Il y avait en ce moment-là dans l’armée deux frères du nom de Dumas, Ossian et Scipion. Scipion était l’aîné. Ils étaient parents assez proches du représentant Madier de Montjau.

Ces deux frères étaient d’une famille honorée et pauvre. L’aîné avait passé par l’école polytechnique, le second par l’école Saint-Cyr.

Scipion Dumas était de quatre ans plus âgé que son frère. D’après cette magnifique et mystérieuse loi d’ascension que la Révolution française a créée, et qui a pour ainsi dire posé une échelle au milieu de la société jusqu’alors fatale et inaccessible, la famille de Scipion Dumas s’était imposé les plus rudes privations pour élargir en lui l’intelligence et devant lui l’avenir. Ses parents, touchant héroïsme des familles pauvres d’aujourd’hui, s’étaient refusé le pain pour lui donner la science. C’est ainsi qu’il était arrivé à l’école polytechnique. Il en devint bien vite un des premiers élèves.

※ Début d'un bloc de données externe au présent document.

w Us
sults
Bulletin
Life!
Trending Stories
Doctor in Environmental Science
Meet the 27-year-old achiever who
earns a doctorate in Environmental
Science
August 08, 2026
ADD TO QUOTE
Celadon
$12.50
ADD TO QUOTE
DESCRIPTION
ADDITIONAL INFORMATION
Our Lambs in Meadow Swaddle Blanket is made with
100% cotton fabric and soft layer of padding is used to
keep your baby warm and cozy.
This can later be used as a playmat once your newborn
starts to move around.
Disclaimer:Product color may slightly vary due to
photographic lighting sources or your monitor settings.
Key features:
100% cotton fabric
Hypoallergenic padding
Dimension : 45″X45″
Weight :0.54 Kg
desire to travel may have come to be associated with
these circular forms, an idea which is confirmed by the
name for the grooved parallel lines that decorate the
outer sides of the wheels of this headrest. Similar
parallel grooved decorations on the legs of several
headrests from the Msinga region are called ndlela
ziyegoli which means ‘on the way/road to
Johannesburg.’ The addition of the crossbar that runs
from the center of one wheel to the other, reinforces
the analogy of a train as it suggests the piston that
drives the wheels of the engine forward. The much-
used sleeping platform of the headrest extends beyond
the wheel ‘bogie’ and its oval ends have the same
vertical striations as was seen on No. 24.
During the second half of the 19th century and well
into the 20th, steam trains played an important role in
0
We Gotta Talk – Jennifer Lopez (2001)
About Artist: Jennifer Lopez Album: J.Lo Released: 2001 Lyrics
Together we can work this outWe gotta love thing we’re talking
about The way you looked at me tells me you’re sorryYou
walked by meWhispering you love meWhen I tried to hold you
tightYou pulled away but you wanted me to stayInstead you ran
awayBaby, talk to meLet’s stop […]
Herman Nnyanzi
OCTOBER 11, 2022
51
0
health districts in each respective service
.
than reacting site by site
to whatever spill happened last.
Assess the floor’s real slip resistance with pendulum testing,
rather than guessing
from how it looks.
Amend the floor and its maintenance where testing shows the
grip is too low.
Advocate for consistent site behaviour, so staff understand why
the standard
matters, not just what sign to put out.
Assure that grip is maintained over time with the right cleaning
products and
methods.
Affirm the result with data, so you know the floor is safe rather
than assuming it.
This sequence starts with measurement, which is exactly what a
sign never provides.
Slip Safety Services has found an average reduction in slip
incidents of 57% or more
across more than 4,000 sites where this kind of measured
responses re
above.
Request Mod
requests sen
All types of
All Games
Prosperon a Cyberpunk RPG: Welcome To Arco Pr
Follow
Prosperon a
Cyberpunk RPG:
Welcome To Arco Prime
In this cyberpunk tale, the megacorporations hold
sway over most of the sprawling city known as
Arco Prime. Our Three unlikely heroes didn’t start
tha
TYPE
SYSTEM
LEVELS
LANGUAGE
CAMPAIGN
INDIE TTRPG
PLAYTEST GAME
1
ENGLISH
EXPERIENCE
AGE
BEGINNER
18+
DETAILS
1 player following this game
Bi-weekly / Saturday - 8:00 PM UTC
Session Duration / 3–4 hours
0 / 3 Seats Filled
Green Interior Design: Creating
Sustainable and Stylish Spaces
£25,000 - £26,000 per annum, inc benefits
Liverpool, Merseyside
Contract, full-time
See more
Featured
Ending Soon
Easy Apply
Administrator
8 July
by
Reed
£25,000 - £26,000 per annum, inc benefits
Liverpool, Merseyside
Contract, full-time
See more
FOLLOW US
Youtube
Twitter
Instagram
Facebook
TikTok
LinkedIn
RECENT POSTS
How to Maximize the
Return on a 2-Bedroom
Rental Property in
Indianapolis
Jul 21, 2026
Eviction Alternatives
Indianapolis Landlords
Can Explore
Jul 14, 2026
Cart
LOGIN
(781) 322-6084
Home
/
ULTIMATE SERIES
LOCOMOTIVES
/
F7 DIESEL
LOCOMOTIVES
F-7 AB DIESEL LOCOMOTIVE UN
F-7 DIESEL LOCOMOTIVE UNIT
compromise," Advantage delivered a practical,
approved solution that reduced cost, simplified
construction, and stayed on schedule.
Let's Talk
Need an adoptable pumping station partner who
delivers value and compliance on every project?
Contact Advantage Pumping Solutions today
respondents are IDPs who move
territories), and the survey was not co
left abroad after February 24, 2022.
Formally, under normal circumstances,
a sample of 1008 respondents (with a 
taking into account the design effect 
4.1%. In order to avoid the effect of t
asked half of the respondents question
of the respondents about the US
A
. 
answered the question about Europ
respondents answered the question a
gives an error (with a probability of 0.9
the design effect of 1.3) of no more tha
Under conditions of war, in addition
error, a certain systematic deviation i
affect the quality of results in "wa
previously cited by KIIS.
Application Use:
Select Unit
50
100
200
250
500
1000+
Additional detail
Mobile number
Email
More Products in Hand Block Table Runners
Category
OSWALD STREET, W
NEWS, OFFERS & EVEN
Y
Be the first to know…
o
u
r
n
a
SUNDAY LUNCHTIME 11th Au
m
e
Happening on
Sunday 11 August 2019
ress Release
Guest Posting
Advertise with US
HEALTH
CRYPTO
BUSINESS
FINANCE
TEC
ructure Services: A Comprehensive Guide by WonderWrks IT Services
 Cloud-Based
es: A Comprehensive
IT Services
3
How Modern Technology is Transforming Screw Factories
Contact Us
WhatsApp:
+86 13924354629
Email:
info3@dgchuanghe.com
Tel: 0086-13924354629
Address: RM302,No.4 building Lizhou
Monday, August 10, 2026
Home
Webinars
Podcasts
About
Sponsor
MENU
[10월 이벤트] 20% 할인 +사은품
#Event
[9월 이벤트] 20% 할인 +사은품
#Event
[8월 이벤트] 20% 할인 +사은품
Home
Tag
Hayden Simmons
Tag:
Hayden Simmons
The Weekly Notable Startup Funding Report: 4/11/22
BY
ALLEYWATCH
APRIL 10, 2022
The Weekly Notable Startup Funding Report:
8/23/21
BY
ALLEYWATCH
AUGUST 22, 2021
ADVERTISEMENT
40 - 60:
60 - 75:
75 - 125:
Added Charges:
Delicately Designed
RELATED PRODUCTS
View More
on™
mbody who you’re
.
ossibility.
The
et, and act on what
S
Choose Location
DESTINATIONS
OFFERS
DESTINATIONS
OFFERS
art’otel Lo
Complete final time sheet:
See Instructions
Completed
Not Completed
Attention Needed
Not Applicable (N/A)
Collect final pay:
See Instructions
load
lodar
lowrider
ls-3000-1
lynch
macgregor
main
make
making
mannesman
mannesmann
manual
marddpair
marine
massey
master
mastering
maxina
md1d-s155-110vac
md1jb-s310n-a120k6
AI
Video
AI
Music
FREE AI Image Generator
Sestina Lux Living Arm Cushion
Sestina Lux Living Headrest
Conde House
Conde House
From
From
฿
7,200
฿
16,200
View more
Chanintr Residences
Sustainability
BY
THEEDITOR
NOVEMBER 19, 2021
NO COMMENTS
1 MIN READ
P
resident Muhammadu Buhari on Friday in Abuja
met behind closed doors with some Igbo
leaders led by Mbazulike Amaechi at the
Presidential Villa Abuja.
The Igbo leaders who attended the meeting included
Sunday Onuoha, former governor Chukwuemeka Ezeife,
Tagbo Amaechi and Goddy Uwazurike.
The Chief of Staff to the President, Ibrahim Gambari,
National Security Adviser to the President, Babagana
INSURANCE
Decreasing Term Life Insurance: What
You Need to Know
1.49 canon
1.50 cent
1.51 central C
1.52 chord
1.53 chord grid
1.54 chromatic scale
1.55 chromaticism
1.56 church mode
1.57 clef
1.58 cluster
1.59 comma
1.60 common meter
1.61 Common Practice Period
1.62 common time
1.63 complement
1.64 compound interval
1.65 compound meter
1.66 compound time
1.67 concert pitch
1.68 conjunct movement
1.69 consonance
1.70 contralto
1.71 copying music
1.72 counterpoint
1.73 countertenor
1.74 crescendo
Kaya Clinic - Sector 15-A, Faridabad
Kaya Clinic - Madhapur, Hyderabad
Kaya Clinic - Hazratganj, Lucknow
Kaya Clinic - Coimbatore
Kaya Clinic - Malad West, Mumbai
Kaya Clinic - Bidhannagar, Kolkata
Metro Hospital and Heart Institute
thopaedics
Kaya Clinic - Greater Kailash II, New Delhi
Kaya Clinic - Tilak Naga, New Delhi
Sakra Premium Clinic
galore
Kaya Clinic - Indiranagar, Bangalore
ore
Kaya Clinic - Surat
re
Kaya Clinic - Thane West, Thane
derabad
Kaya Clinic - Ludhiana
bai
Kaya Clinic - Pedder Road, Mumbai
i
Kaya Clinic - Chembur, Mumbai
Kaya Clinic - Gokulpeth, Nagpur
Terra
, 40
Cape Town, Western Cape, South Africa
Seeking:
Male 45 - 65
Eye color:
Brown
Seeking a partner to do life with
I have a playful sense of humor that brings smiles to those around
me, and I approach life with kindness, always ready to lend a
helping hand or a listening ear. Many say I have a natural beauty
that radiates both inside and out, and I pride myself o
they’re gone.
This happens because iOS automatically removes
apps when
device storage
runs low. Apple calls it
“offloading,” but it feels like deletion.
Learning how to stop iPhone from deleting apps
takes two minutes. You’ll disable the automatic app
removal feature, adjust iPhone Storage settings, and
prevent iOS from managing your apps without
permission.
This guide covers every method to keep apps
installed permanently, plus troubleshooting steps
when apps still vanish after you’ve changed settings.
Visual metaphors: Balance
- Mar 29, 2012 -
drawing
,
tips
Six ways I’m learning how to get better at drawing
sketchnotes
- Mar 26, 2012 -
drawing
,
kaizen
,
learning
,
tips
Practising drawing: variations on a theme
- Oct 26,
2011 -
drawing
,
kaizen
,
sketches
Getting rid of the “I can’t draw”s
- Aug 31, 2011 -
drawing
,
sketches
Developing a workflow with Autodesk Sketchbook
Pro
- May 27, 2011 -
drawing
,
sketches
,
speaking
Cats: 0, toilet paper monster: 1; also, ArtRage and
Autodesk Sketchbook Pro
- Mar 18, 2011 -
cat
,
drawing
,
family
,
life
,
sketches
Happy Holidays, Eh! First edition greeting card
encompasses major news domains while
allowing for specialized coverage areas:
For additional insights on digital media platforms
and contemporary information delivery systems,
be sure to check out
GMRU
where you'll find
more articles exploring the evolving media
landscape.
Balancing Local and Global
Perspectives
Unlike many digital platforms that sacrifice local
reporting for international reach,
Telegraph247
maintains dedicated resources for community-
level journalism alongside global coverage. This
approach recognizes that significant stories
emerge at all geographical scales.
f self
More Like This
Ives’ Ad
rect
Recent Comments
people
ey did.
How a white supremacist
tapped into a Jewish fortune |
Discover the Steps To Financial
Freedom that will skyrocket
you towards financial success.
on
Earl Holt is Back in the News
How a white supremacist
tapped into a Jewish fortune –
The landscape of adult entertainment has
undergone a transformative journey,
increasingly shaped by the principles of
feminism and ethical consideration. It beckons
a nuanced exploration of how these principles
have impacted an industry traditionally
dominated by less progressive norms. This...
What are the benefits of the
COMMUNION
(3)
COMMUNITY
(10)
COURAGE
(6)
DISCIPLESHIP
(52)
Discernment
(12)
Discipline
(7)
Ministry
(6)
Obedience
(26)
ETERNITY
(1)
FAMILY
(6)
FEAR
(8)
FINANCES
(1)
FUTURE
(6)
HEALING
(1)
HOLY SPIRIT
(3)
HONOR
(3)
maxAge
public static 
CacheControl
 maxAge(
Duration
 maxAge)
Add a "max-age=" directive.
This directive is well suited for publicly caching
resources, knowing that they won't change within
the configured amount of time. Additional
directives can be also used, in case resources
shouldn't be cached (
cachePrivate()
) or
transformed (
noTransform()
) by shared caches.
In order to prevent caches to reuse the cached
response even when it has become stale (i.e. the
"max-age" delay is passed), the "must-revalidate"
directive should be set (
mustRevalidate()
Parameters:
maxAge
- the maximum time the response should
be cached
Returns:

Ses études faites, il fut nommé officier d’artillerie et envoyé à Metz. Alors ce fut son tour d’aider l’enfant qui montait après lui. Il tendit la main à son jeune frère. Il économisa sur sa modique paie de lieutenant d’artillerie, et, grâce à lui, Ossian put passer ses examens et entrer à Saint-Cyr. Ossian devint officier comme Scipion. Pendant que Scipion, fixé par un emploi de son grade, restait à Metz, Ossian, incorporé dans un régiment d’infanterie, allait en Afrique. Il fit là ses premières armes.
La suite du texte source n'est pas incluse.